De Minimis 1099 Safe Harbor
The PATH Act also includes a safe harbor for de minimis errors on information returns, payee statements, and withholding. Generally, failure to include all the required information on an information return is subject to penalty. The PATH act creates a de minimis safe harbor of $100 ($25 for withholding). Accordingly, an error on the information return does not need to be corrected if the error for any single amount does not exceed $100 ($25 for withholding). However, the failure to file a correct information return and the penalty for failure to furnish a correct payee statement continue to apply if the payee statement recipient requests a corrected statement.
New Income Tax Return Due Dates
On July 31, 2015, President Obama Signed into law the Surface Transportation and Veterans Health Care Choice Improvement Act. This Act changed the due dates for some income tax returns affecting the 2017 filing season. Here are the highlights:
1065 Partnership Returns –*Change* – Previously, the due date was April 15 with an extended due date of September 15. Now, the due date will be March 15 with a September 15 extended due date.
1120S S-Corporation Returns – *No Change* – The due date remains March 15 with an extended due date of September 15.
1041 Trust and Estate Returns –*Change* – Previously, the original due date was April 15 with an extended due date of September 15. Now, the original due date is still April 15, but the extended due date is pushed back to September 30.
1120 (C-Corporations) –*Quirky Changes* – This is where it gets tricky.
Calendar Year C-Corps (December 31 Year End) – Previously, the original due date was March 15 with an extended due date of September 15. Now, the original due date is April 15 with an extended due date of September 15. *But* – After December 31, 2025, the extended due date will be October 15.
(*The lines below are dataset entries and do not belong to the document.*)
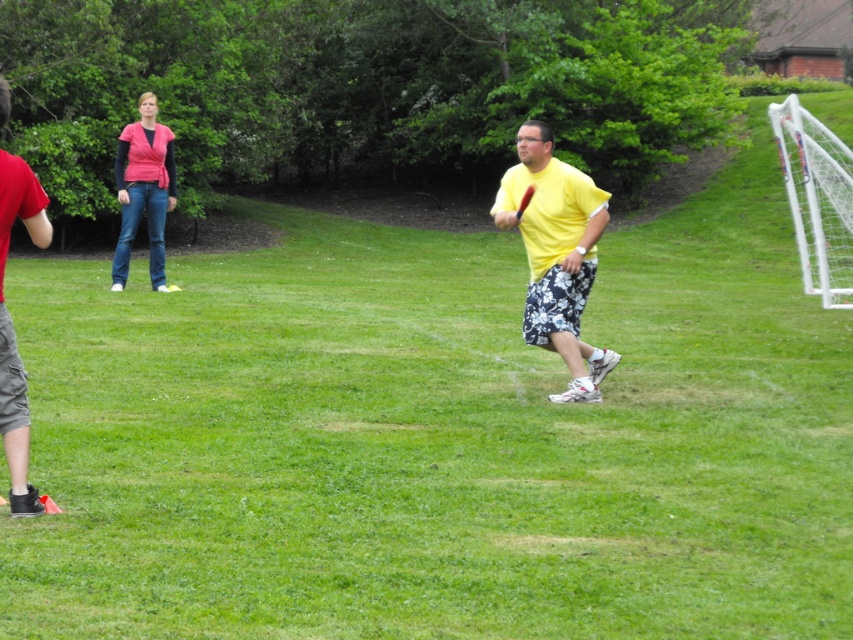 Question: Is yellow matte shirt at center thinner than matte pink shirt at upper left?

Choices:
 (A) no
 (B) yes

Answer: (B)

Question: Is yellow matte shirt at center bigger than matte pink shirt at upper left?

Choices:
 (A) yes
 (B) no

Answer: (B)

Question: Which object is closer to the camera taking this photo?

Choices:
 (A) red cotton shirt at left
 (B) yellow matte shirt at center

Answer: (A)

Question: Among these objects, which one is farthest from the camera?

Choices:
 (A) red cotton shirt at left
 (B) yellow matte shirt at center

Answer: (B)

Question: Observing the image, what is the correct spatial positioning of red cotton shirt at left in reference to matte pink shirt at upper left?

Choices:
 (A) left
 (B) right

Answer: (B)

Question: Which object is farther from the camera taking this photo?

Choices:
 (A) red cotton shirt at left
 (B) matte pink shirt at upper left
 (C) yellow matte shirt at center

Answer: (B)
Fiscal Year C-Corps with a June 30 Year End – Previously, the original due date was the 15th day of the third month following the close of the fiscal year (i.e., September 15). Now, the original due date will continue to be the 15th day of the third month following the close of the fiscal year, but beginning with fiscal years beginning after December 31, 2025, the original due date will be the 15th day of the 4th month following the end of the fiscal year. So, this change will occur when these filers end their fiscal year on June 30, 2027 (Their first fiscal year beginning after December 31, 2025 will begin on July 1, 2026). The extended due dates will be 7 months after the original due date for Fiscal Year Ends before June 30, 2027. For Fiscal Year Ends after June 30, 2027, the extended due date is 6 months after the original due date.
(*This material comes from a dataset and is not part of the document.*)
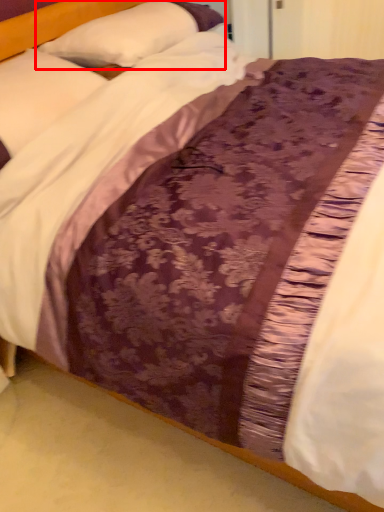 Question: From the image's perspective, considering the relative positions of pillow (annotated by the red box) and pillow in the image provided, where is pillow (annotated by the red box) located with respect to the staircase?

Choices:
 (A) above
 (B) below

Answer: (A) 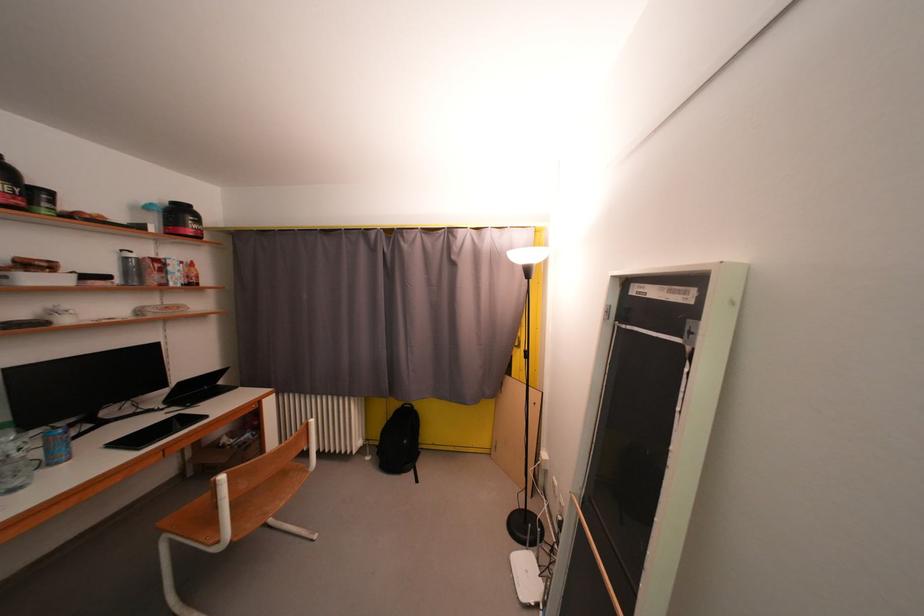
Fiscal Year C-Corps with Other than June 30 Year End – If the fiscal year begins before December 31, 2015, then the corporation’s original due date is the 3rd month following the close of the fiscal year. If the fiscal year begins after December 31, 2015, then the original due date is the 4th month following the close of the fiscal year. So, a corporation that ended their fiscal year on August 30th, 2016, will have an original due date of November 15, 2016. Next year, however, the due date will be December 15, 2017. The extended due date will be 6 months after the original due date.
Why the quirkiness? Well, Congress wanted the changes to be revenue neutral. The government works on a September 30 fiscal year end, so the government wanted to be able to accrue some tax revenue.
1040 Individual returns –*Change* – These returns are still due April 15 with an extended due date of October 15.
FinCEN 114 (Foreign Bank Account) –*Change* – Previously these were due June 30th with no extension. Now they are due April 15 with an extended due date of October 15.
Overall, I like the new changes. There is a more logical flow, and incorporating FinCEN 114 into the 1040 filing process is going to make these returns much more manageable. Of course, there will be a learning curve both for clients and practitioners.